WHAT YOU HAVE TO DO —
Retype exactly the lines from the one with "Inter-trip circuit monitor and supervision" down to the final line of the material below, both included, and nothing more.

DATA EXCERPTS —

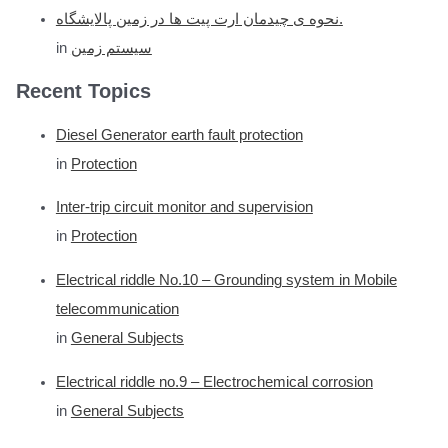
نحوه ی چیدمان ارت پیت ها در زمین پالایشگاه.
in
سیستم زمین
Recent Topics
Diesel Generator earth fault protection
in
Protection
Inter-trip circuit monitor and supervision
in
Protection
Electrical riddle No.10 – Grounding system in Mobile
telecommunication
in
General Subjects
Electrical riddle no.9 – Electrochemical corrosion
in
General Subjects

ANSWER TO THIS EXERCISE —
Inter-trip circuit monitor and supervision
in
Protection
Electrical riddle No.10 – Grounding system in Mobile
telecommunication
in
General Subjects
Electrical riddle no.9 – Electrochemical corrosion
in
General Subjects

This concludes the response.